== SUPPLIED DATA

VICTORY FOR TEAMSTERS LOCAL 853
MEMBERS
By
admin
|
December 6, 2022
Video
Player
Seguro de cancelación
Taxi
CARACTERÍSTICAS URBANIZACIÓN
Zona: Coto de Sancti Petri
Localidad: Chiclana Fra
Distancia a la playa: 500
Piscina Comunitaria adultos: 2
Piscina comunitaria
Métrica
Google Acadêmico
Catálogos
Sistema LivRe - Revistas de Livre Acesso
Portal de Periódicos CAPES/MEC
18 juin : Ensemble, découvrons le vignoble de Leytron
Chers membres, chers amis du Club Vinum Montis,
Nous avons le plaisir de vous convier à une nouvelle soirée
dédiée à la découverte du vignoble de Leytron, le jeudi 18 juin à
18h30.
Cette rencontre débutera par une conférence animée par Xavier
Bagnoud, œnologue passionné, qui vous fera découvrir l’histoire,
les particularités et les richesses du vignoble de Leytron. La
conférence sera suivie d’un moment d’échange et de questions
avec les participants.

====
== SUPPLIED DATA

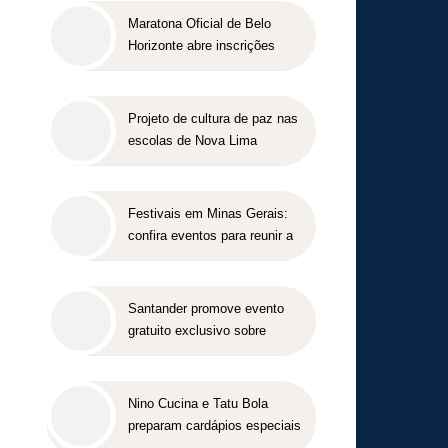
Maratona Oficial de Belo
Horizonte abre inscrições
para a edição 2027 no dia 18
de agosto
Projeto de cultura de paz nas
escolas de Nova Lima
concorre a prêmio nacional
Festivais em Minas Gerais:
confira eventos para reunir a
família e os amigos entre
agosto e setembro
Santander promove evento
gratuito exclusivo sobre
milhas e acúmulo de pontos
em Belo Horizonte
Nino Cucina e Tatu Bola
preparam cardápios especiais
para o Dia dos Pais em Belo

====
== SUPPLIED DATA

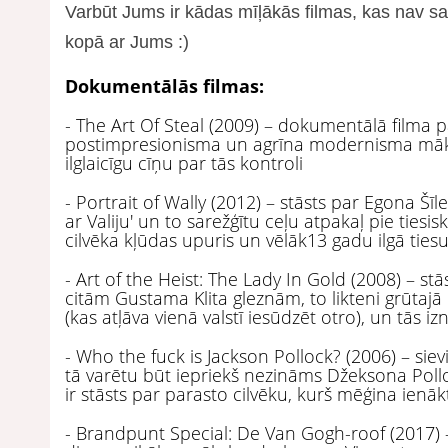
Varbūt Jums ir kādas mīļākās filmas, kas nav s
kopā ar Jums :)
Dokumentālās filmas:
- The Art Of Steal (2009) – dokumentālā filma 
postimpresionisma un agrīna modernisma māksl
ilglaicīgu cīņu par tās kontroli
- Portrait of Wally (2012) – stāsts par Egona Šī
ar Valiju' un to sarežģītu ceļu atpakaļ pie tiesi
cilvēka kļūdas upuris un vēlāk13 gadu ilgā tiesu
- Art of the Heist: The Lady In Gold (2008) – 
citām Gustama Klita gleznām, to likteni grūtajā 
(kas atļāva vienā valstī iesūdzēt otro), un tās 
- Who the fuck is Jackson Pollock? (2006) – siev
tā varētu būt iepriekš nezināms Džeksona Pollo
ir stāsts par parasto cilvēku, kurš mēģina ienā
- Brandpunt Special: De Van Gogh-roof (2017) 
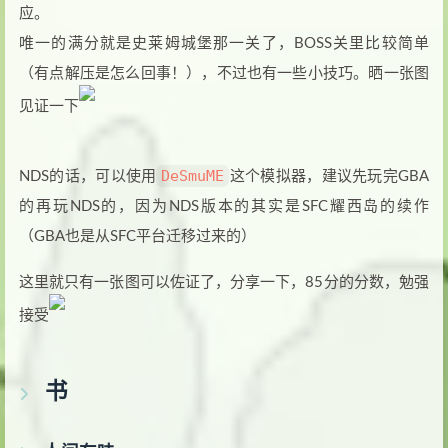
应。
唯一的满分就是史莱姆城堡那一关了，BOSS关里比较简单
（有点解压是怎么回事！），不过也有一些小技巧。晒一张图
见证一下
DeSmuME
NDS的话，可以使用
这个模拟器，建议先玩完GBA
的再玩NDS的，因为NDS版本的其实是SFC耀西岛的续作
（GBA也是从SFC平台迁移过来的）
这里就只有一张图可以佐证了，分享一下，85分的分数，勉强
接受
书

====

- EXERCISE PROMPT
The word "conférence": say how many lines of the records hold it, and give nothing but the number.

- SOLUTION BELOW
2